Indigenous Disability Awareness Month (IDAM; formerly Aboriginal Disability Awareness Month) is an annual Canadian observance created in 2015 by the British Columbia Aboriginal Network on Disability Society (BCANDS) and is observed/recognized by various government, communities and organizations across Canada. Indigenous Disability Awareness Month is believed to be the only Indigenous disability specific, recognized observance in the world.

History 
Indigenous Disability Awareness Month was created by the British Columbia Aboriginal Network on Disability Society (BCANDS) in 2015, to raise awareness of the significant contributions that Indigenous peoples (First Nation, Inuit, Métis)  living with disabilities bring to communities across Canada. The awareness month also seeks to bring increased awareness regarding the unique barriers that Indigenous peoples living with disabilities experience, limiting their ability to be active and included members within both Indigenous and non-Indigenous communities.

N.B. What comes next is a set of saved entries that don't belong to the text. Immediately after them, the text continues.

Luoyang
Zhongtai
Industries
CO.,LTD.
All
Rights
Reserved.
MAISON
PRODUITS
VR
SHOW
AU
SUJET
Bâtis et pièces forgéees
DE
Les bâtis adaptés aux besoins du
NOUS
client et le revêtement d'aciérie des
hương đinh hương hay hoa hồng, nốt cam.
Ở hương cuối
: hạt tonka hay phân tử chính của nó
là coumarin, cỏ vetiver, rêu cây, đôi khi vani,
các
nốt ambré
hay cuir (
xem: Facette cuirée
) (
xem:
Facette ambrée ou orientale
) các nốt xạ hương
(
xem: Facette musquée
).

In early 2015, BCANDS began work on the development of Indigenous disability Awareness Month, initially engaging the government of British Columbia, the First Nations Summit and the Métis Nation British Columbia for their endorsement and recognition of the Month. In the fall of 2015, the government of British Columbia officially proclaimed November as Indigenous Disability Awareness Month with the First Nation Summit and Métis Nation British Columbia both passing organizational resolutions officially recognizing and declaring the month annually.

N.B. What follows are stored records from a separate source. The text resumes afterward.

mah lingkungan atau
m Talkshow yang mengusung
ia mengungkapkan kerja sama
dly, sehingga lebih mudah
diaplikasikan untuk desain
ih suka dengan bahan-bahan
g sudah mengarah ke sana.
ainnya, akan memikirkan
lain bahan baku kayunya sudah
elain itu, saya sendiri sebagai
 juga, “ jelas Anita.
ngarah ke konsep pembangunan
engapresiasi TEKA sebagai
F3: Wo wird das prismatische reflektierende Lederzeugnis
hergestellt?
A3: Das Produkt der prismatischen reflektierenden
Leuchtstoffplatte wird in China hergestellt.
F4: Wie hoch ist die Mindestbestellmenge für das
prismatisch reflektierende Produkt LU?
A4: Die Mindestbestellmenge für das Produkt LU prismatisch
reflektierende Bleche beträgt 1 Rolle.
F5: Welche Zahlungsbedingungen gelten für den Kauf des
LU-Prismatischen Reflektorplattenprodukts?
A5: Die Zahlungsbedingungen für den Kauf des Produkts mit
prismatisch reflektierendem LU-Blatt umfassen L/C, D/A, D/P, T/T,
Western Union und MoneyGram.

In 2016, the Assembly of First Nations (AFN) officially recognized and proclaimed the month through a resolution passed at an AFN Chiefs Assembly, Additionally in 2016, the government of Saskatchewan officially recognized and declared the month as did the Yukon Council of First Nations.

In 2017, the United Nations Committee on the Rights of Persons with Disabilities in their Concluding Observations to Canada after Canada's initial review since its signing of the Convention on the Rights of Persons with Disabilities (CRPD), recommended to Canada to officially proclaim and recognize Indigenous Disability Awareness Month nationally on an annual basis.

In 2021, the government of Manitoba officially recognized and proclaimed the month, as did the Canadian Capital Cities of Victoria, Regina, St. John's, Halifax, Fredericton and the Nation's Capital, Ottawa.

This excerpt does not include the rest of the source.